- **About this exercise**
Each entry below should be given again exactly; the pictures stay out.

= Beginning of Section =

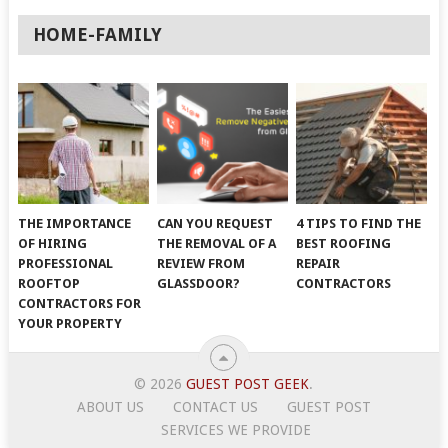
HOME-FAMILY
THE IMPORTANCE
CAN YOU REQUEST
4 TIPS TO FIND THE
OF HIRING
THE REMOVAL OF A
BEST ROOFING
PROFESSIONAL
REVIEW FROM
REPAIR
ROOFTOP
GLASSDOOR?
CONTRACTORS
CONTRACTORS FOR
YOUR PROPERTY
© 2026
GUEST POST GEEK
.
ABOUT US
CONTACT US
GUEST POST
SERVICES WE PROVIDE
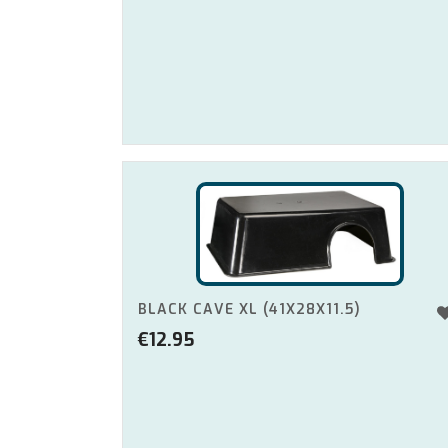
BLACK CAVE XL (41X28X11.5)
€
12.95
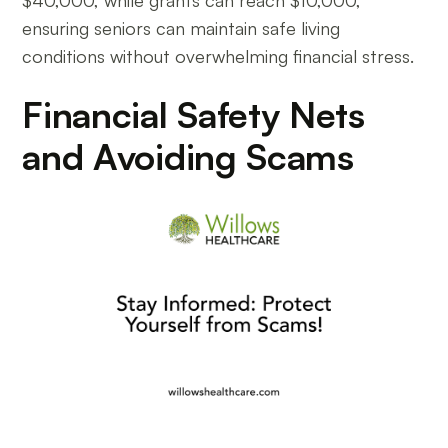
$40,000, while grants can reach $10,000,
ensuring seniors can maintain safe living
conditions without overwhelming financial stress.
Financial Safety Nets
and Avoiding Scams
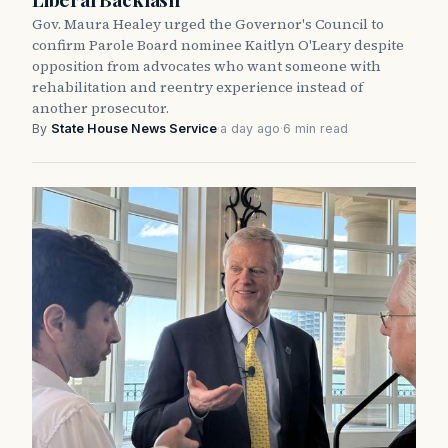
Gov. Maura Healey urged the Governor's Council to
confirm Parole Board nominee Kaitlyn O'Leary despite
opposition from advocates who want someone with
rehabilitation and reentry experience instead of
another prosecutor.
By
State House News Service
·
a day ago
·
6 min read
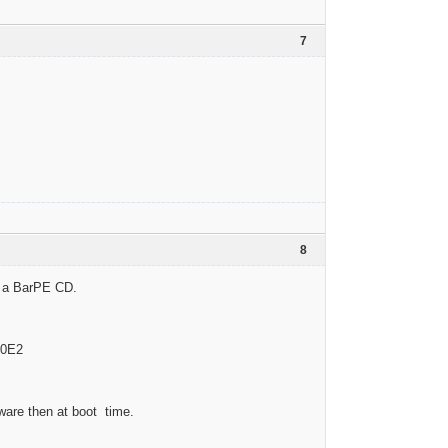
7
8
om a BarPE CD.
00E2
dware then at boot time.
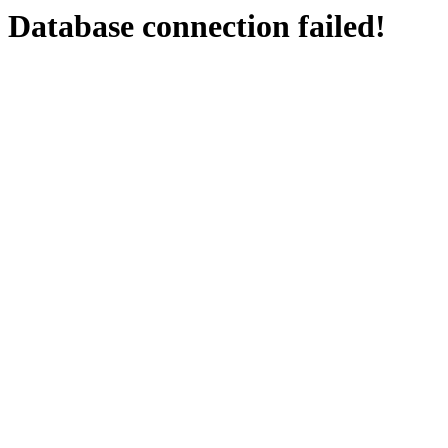
Database connection failed!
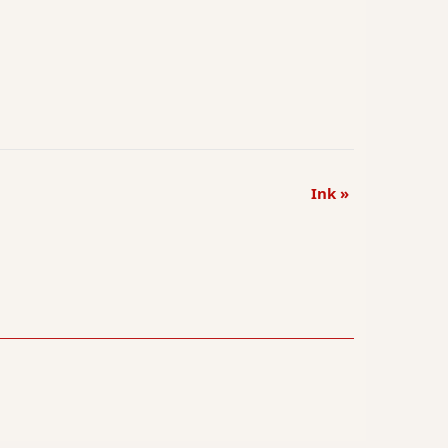
Ink
»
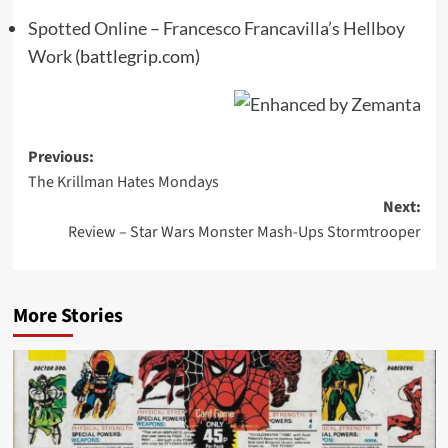
Spotted Online – Francesco Francavilla’s Hellboy
Work
(battlegrip.com)
Post
Previous:
The Krillman Hates Mondays
navigation
Next:
Review – Star Wars Monster Mash-Ups Stormtrooper
More Stories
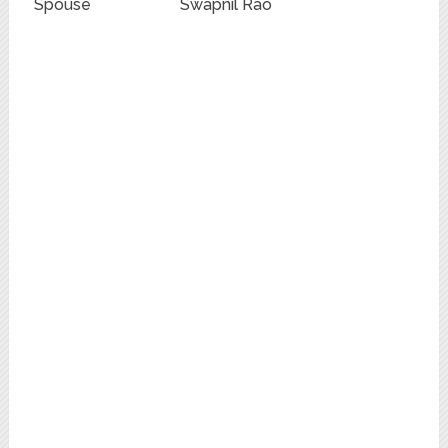
Spouse
Swapnil Rao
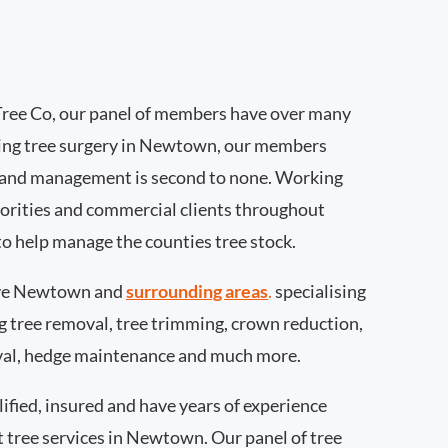
ree Co, our panel of members have over many
ing tree surgery in Newtown, our members
 and management is second to none. Working
thorities and commercial clients throughout
o help manage the counties tree stock.
ve Newtown and
surrounding areas
.
specialising
ing tree removal, tree trimming, crown reduction,
val, hedge maintenance and much more.
ified, insured and have years of experience
t tree services in Newtown. Our panel of tree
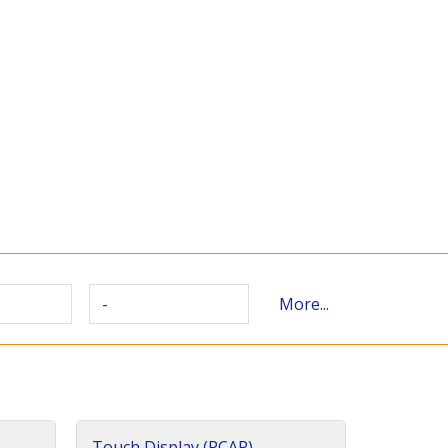
-
More...
Touch Display (PCAP)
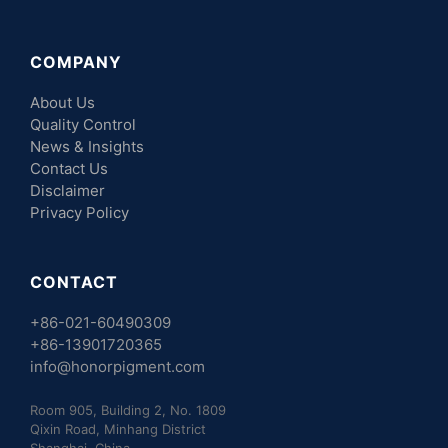
COMPANY
About Us
Quality Control
News & Insights
Contact Us
Disclaimer
Privacy Policy
CONTACT
+86-021-60490309
+86-13901720365
info@honorpigment.com
Room 905, Building 2, No. 1809
Qixin Road, Minhang District
Shanghai, China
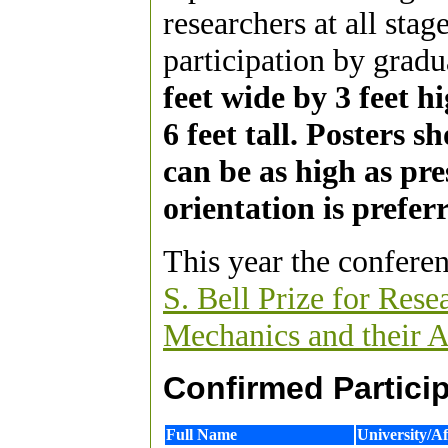
researchers at all stag
participation by gradu
feet wide by 3 feet h
6 feet tall. Posters 
can be as high as pre
orientation is prefer
This year the conferen
S. Bell Prize for Res
Mechanics and their A
Confirmed Particip
Full Name
University/Aff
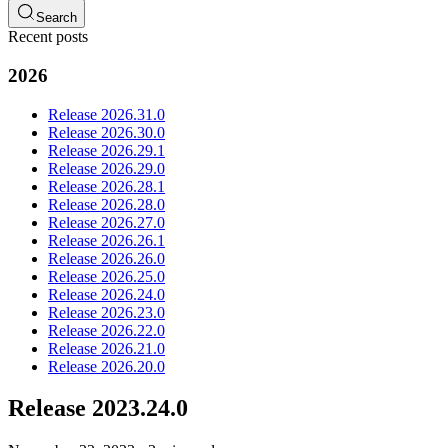
Search
Recent posts
2026
Release 2026.31.0
Release 2026.30.0
Release 2026.29.1
Release 2026.29.0
Release 2026.28.1
Release 2026.28.0
Release 2026.27.0
Release 2026.26.1
Release 2026.26.0
Release 2026.25.0
Release 2026.24.0
Release 2026.23.0
Release 2026.22.0
Release 2026.21.0
Release 2026.20.0
Release 2023.24.0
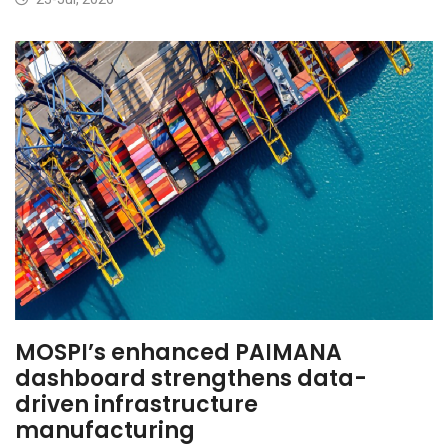
MOSPI’s enhanced PAIMANA
dashboard strengthens data-
driven infrastructure
manufacturing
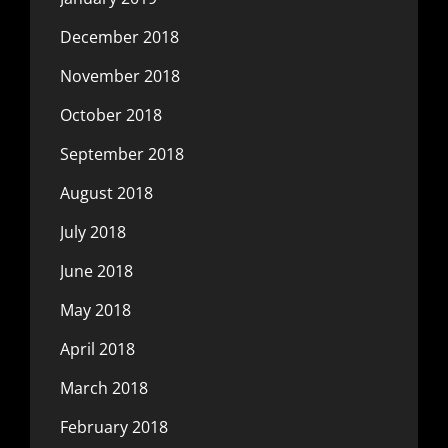
December 2018
November 2018
October 2018
September 2018
August 2018
July 2018
June 2018
May 2018
April 2018
March 2018
February 2018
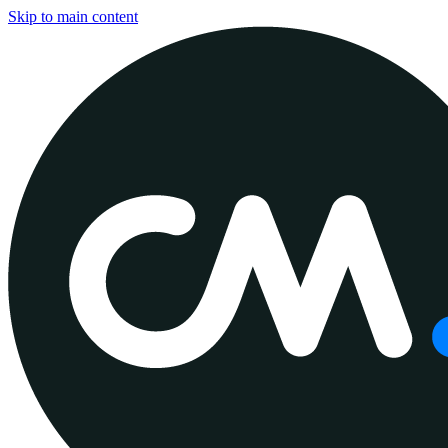
Skip to main content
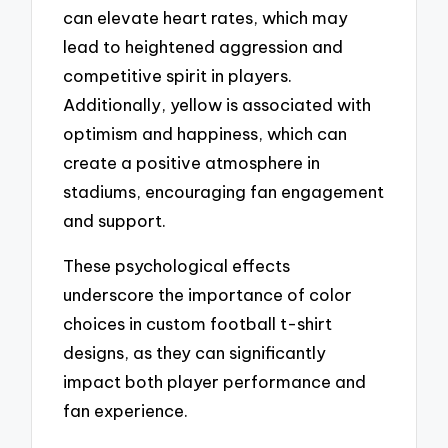
can elevate heart rates, which may
lead to heightened aggression and
competitive spirit in players.
Additionally, yellow is associated with
optimism and happiness, which can
create a positive atmosphere in
stadiums, encouraging fan engagement
and support.
These psychological effects
underscore the importance of color
choices in custom football t-shirt
designs, as they can significantly
impact both player performance and
fan experience.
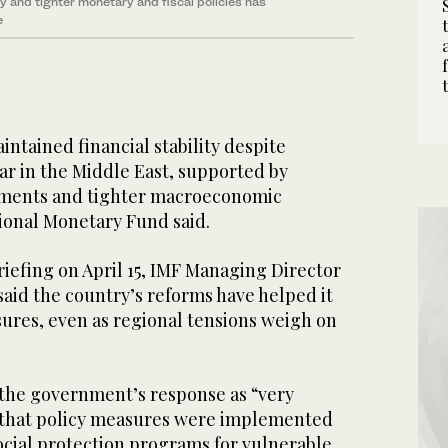
y and tighter monetary and fiscal policies has
e
ntained financial stability despite
ar in the Middle East, supported by
tments and tighter macroeconomic
tional Monetary Fund said.
riefing on April 15, IMF Managing Director
said the country’s reforms have helped it
sures, even as regional tensions weigh on
.
the government’s response as “very
 that policy measures were implemented
ocial protection programs for vulnerable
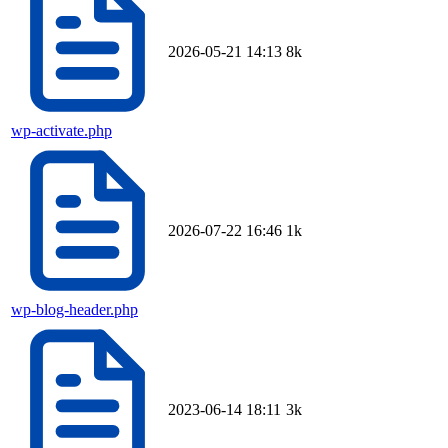
2026-05-21 14:13
8k
wp-activate.php
2026-07-22 16:46
1k
wp-blog-header.php
2023-06-14 18:11
3k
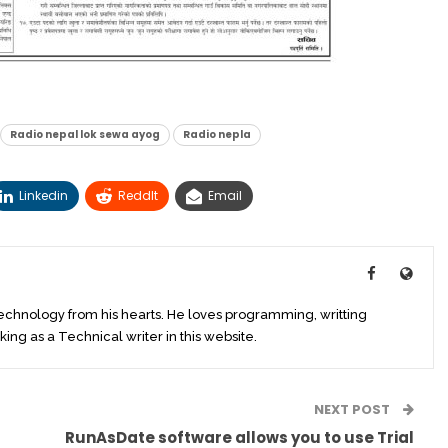
Radio nepal lok sewa ayog
Radio nepla
Linkedin
ReddIt
Email
technology from his hearts. He loves programming, writting
king as a Technical writer in this website.
NEXT POST
RunAsDate software allows you to use Trial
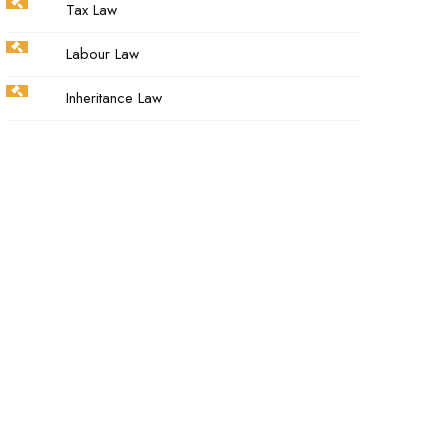
Tax Law
Labour Law
Inheritance Law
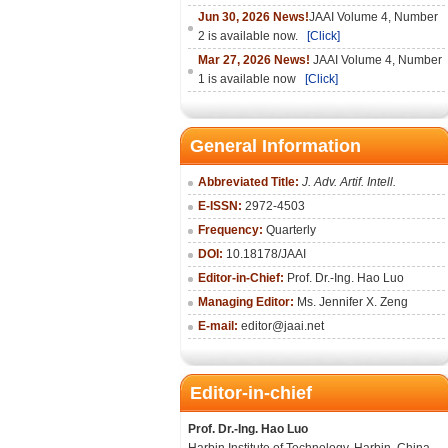
Jun 30, 2026 News!
JAAI Volume 4, Number
2 is available now.
[Click]
Mar 27, 2026 News!
JAAI Volume 4, Number
1 is available now
[Click]
General Information
Abbreviated Title:
J. Adv. Artif. Intell.
E-ISSN:
2972-4503
Frequency:
Quarterly
DOI:
10.18178/
JAAI
Editor-in-Chief:
Prof. Dr.-Ing. Hao Luo
Managing Editor:
Ms. Jennifer X. Zeng
E-mail:
editor@jaai.net
Editor-in-chief
Prof. Dr.-Ing. Hao Luo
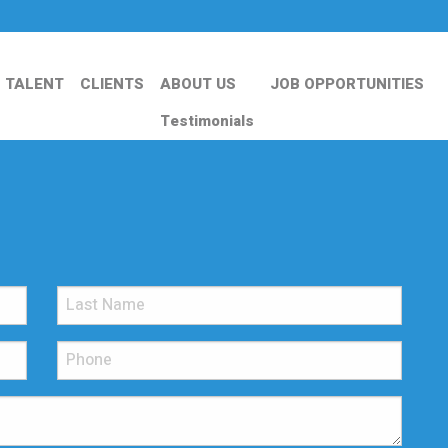
TALENT
CLIENTS
ABOUT US
JOB OPPORTUNITIES
Testimonials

= End of Section =

- **Task result**
HOME-FAMILY
THE IMPORTANCE
CAN YOU REQUEST
4 TIPS TO FIND THE
OF HIRING
THE REMOVAL OF A
BEST ROOFING
PROFESSIONAL
REVIEW FROM
REPAIR
ROOFTOP
GLASSDOOR?
CONTRACTORS
CONTRACTORS FOR
YOUR PROPERTY
© 2026
GUEST POST GEEK
.
ABOUT US
CONTACT US
GUEST POST
SERVICES WE PROVIDE
BLACK CAVE XL (41X28X11.5)
€
12.95
$40,000, while grants can reach $10,000,
ensuring seniors can maintain safe living
conditions without overwhelming financial stress.
Financial Safety Nets
and Avoiding Scams
Gov. Maura Healey urged the Governor's Council to
confirm Parole Board nominee Kaitlyn O'Leary despite
opposition from advocates who want someone with
rehabilitation and reentry experience instead of
another prosecutor.
By
State House News Service
·
a day ago
·
6 min read
7
8
om a BarPE CD.
00E2
dware then at boot time.
Database connection failed!
Ink
»
Spotted Online – Francesco Francavilla’s Hellboy
Work
(battlegrip.com)
Post
Previous:
The Krillman Hates Mondays
navigation
Next:
Review – Star Wars Monster Mash-Ups Stormtrooper
More Stories
Spouse
Swapnil Rao
ree Co, our panel of members have over many
ing tree surgery in Newtown, our members
 and management is second to none. Working
thorities and commercial clients throughout
o help manage the counties tree stock.
ve Newtown and
surrounding areas
.
specialising
ing tree removal, tree trimming, crown reduction,
val, hedge maintenance and much more.
ified, insured and have years of experience
t tree services in Newtown. Our panel of tree
-
More...
Touch Display (PCAP)
COMPANY
About Us
Quality Control
News & Insights
Contact Us
Disclaimer
Privacy Policy
CONTACT
+86-021-60490309
+86-13901720365
info@honorpigment.com
Room 905, Building 2, No. 1809
Qixin Road, Minhang District
Shanghai, China
researchers at all stag
participation by gradu
feet wide by 3 feet h
6 feet tall. Posters 
can be as high as pre
orientation is prefer
This year the conferen
S. Bell Prize for Res
Mechanics and their A
Confirmed Particip
Full Name
University/Aff
Search
Recent posts
2026
Release 2026.31.0
Release 2026.30.0
Release 2026.29.1
Release 2026.29.0
Release 2026.28.1
Release 2026.28.0
Release 2026.27.0
Release 2026.26.1
Release 2026.26.0
Release 2026.25.0
Release 2026.24.0
Release 2026.23.0
Release 2026.22.0
Release 2026.21.0
Release 2026.20.0
Release 2023.24.0
MOSPI’s enhanced PAIMANA
dashboard strengthens data-
driven infrastructure
manufacturing
December 2018
November 2018
October 2018
September 2018
August 2018
July 2018
June 2018
May 2018
April 2018
March 2018
February 2018
Skip to main content
can elevate heart rates, which may
lead to heightened aggression and
competitive spirit in players.
Additionally, yellow is associated with
optimism and happiness, which can
create a positive atmosphere in
stadiums, encouraging fan engagement
and support.
These psychological effects
underscore the importance of color
choices in custom football t-shirt
designs, as they can significantly
impact both player performance and
fan experience.
y and tighter monetary and fiscal policies has
e
ntained financial stability despite
ar in the Middle East, supported by
tments and tighter macroeconomic
tional Monetary Fund said.
riefing on April 15, IMF Managing Director
said the country’s reforms have helped it
sures, even as regional tensions weigh on
.
the government’s response as “very
 that policy measures were implemented
ocial protection programs for vulnerable
2026-05-21 14:13
8k
wp-activate.php
2026-07-22 16:46
1k
wp-blog-header.php
2023-06-14 18:11
3k
Radio nepal lok sewa ayog
Radio nepla
Linkedin
ReddIt
Email
technology from his hearts. He loves programming, writting
king as a Technical writer in this website.
NEXT POST
RunAsDate software allows you to use Trial
Tax Law
Labour Law
Inheritance Law
Jun 30, 2026 News!
JAAI Volume 4, Number
2 is available now.
[Click]
Mar 27, 2026 News!
JAAI Volume 4, Number
1 is available now
[Click]
General Information
Abbreviated Title:
J. Adv. Artif. Intell.
E-ISSN:
2972-4503
Frequency:
Quarterly
DOI:
10.18178/
JAAI
Editor-in-Chief:
Prof. Dr.-Ing. Hao Luo
Managing Editor:
Ms. Jennifer X. Zeng
E-mail:
editor@jaai.net
Editor-in-chief
Prof. Dr.-Ing. Hao Luo
TALENT
CLIENTS
ABOUT US
JOB OPPORTUNITIES
Testimonials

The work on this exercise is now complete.